A workshop the Public Service Board convened on sound standards for new wind turbines drew about 50 people Friday in Montpelier, where board members heard from scientists, town officials and other Vermonters.
The proposed standards would prohibit wind energy developments from emitting sound loud enough to measure 45 decibels outside any nearby homes.
Under consideration is whether to establish a separate sound limit to be measured inside residences.
Speakers for and against wind energy both opposed a separate interior sound limit.
An interior sound standard now in effect for many Vermont wind farms, hasn’t worked well in practice, Public Service Commissioner Chris Recchia told board members.
Mandatory setbacks – or specified distances that turbines must be from residences – should be avoided as well, said consultants who spoke on behalf of Recchia’s department and the Vermont Public Interest Research Group.
Chris Ollson, an environmental health scientist from Ontario hired by the Department of Public Service, recommended that the board adopt a standard that models sound levels in a wind project’s vicinity and bar the developer from producing sounds greater than 45 decibels as measured at the exterior of any nearby residence.
Computer modeling to map out the decibel levels of sound from turbines from different locations would be the most effective method for measuring sound, said Payam Ashtianti, a sound consultant with Ontario-based Aercoustics Engineering, who also testified for the Department of Public Service.
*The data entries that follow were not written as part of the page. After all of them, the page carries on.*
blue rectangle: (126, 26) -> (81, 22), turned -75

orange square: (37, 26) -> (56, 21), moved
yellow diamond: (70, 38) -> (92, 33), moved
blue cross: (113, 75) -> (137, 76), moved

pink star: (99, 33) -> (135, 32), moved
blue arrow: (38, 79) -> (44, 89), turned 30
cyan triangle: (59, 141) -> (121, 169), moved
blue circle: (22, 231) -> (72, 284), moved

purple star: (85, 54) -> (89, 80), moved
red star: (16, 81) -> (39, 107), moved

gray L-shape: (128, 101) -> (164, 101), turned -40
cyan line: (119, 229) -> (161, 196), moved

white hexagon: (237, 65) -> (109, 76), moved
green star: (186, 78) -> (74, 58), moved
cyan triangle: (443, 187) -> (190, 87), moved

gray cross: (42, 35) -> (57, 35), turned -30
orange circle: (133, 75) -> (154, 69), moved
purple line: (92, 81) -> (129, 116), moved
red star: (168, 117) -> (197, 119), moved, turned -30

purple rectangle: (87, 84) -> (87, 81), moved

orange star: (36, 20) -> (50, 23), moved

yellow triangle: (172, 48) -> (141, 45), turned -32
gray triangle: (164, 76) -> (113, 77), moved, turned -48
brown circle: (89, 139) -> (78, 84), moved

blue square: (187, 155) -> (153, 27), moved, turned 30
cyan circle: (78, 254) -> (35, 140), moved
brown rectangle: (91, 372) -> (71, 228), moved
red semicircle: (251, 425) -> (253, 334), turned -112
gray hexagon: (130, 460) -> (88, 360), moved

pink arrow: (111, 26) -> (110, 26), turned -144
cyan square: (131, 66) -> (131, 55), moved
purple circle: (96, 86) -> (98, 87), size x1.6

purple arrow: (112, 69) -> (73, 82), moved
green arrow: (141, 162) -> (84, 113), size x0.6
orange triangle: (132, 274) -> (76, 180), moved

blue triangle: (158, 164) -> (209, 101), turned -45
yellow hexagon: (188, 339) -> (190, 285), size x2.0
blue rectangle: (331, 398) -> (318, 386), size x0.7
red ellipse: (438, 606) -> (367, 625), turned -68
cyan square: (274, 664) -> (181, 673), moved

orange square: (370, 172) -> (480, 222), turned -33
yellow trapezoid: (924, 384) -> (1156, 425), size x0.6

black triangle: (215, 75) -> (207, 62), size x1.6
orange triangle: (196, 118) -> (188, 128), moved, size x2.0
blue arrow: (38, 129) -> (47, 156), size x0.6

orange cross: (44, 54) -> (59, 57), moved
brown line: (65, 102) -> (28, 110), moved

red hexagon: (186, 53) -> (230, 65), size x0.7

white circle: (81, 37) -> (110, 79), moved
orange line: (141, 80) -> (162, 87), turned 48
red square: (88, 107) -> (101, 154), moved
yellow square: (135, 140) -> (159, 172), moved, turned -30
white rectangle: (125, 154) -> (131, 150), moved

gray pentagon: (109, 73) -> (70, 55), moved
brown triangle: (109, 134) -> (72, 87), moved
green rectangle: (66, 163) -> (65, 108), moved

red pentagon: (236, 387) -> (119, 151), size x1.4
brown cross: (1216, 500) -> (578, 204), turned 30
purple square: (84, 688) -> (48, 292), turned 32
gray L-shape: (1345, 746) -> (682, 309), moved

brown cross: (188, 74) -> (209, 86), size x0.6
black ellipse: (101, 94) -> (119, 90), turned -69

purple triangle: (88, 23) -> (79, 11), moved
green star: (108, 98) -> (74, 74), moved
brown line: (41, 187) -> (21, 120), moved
The sound could then be monitored after turbines are built, to ensure they aren’t too loud once in operation, he said.
It should be up to wind energy developers to ensure their models don’t inaccurately forecast sound levels lower than what their projects produce, he said.
Consultant Stephen Ambrose, of S.E. Ambrose & Associates, representing the group Vermonters for a Clean Environment, argued that sound whose frequency is below the human hearing range, called “infrasound,” harms human health.
Ambrose offered anecdotes about a baby crying when brought near wind turbines and said he knew of several suicides and home abandonments caused by proximity to turbines. He did not provide scientific evidence showing cause and effect.
A massive two-year study by the Canadian government that ended in 2014 found – as has the overwhelming majority of modern peer-reviewed scientific research – that sound from wind turbines does not damage health.
Public Service Board member Margaret Cheney said the rules under consideration have not yet entered the formal rulemaking process. Further public hearings and comment periods will occur once the formal process begins, she said.
The next hearing on the sound standards has not been scheduled.
The standards are a requirement of Act 174, adopted by the Legislature this year.
(This story has been updated to add Stephen Ambrose’s affiliation.)